Its author, De la Garza, constantly differentiates between the claims of resident aliens and citizens ——-which goes to the heart of the problem of the political inactivity of Latino’s—— as well as the claims of Spanish speaking immigrants and Spanish speaking national minorities, a division which runs counter to the centrality of language argued for above. According to him English should continue to be the national language of the USA, but without its being declared official. This both because making it official at the national level would increase tensions and because at the present moment it seems unnecessary. Moreover, the federal government ought to remain neutral on language issues for any purposes other those of elections or related political issues. This would allow minority groups to privately enhance their languages in their schools, and to use them freely in realms of recreation, church, and at work. But this neutrality would be partly set off by placing much more emphasis on the duty on the part of the state to guarantee educational help to those who do not know any, or sufficient, English. (This duty, for instance, would deal with the increasing waiting lists of immigrants wishing to learn the language but being unable to do so because of lack of federal interest). Neutrality would likewise allow Latinos to develop their own Spanish-speaking community centers, and all other such centers for the use of their language, but not really with a view to stable bilingualism. This because of the socio-linguistic process (the third generation has historically become monolingual), and the actual state of Spanish maintenance (a high interest in learning English over Spanish).

Thirdly, according to de la Garza, governmental agencies would continue to promote English at the national level with two central exceptions. At the level of public schools, although programs would be conducted in English, promoting of the learning of other foreign languages, and aiding non-English speakers, would remain priorities. For de la Garza, as was pointed in dialogue, there is no contradiction between the giving up of minority languages and eventual foreign language learning, because not giving up one’s language implies being unjustly privileged. In order to aid those who are disadvantaged becasue of their lack of knowledge of English special programs, mostly ESL oriented, would be set in place with local flexibility and variation. The second exception would be that of the Puerto Ricans, and other national minorities, who have an autonomous and distinct identity and consequently do not have to learn English. These subgroups already have some kind of de facto special treatment, but one which under the current condtions, is difficult to extend to other groups.

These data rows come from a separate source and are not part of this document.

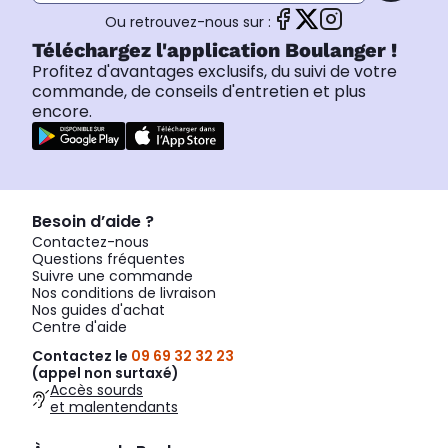
Ou retrouvez-nous sur :
Téléchargez l'application Boulanger !
Profitez d'avantages exclusifs, du suivi de votre
commande, de conseils d'entretien et plus
encore.
Besoin d’aide ?
Contactez-nous
Questions fréquentes
Suivre une commande
Nos conditions de livraison
Nos guides d'achat
Centre d'aide
Contactez le
09 69 32 32 23
(appel non surtaxé)
Accès sourds
et malentendants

The fourth consideration de la Garza takes into account is that of a permanent anti-discrimination policy to be advocated by the federal governement. Againt this is a policy which flows perfectly from the neutrality perspective the aim of which is not to tolerate “actions by any public agencies that in any way undermine, attack or discriminate against the use of languages other than English by individuals in their private activities” (De la Garza, 226). Finally, all electoral activities should be conducted in English so that the important difference between resident aliens and citizens is maintained. While the former have access to all fundamental rights and at the same time not being obliged to English, the latter alone enjoying the possibility of active political participation within the publicly developed democratic institutions. However, even here two exceptions would still hold. On the one hand that of Puerto Ricans, who are under no obligation to vote in, or learn, the English language (though they would be quite unwise if the did not), and on the other the Mexican Americans who in a somewhat different vein have asked for the use of such material in order to redress imbalances to a point of “normalcy”, to the point where integration is made possible.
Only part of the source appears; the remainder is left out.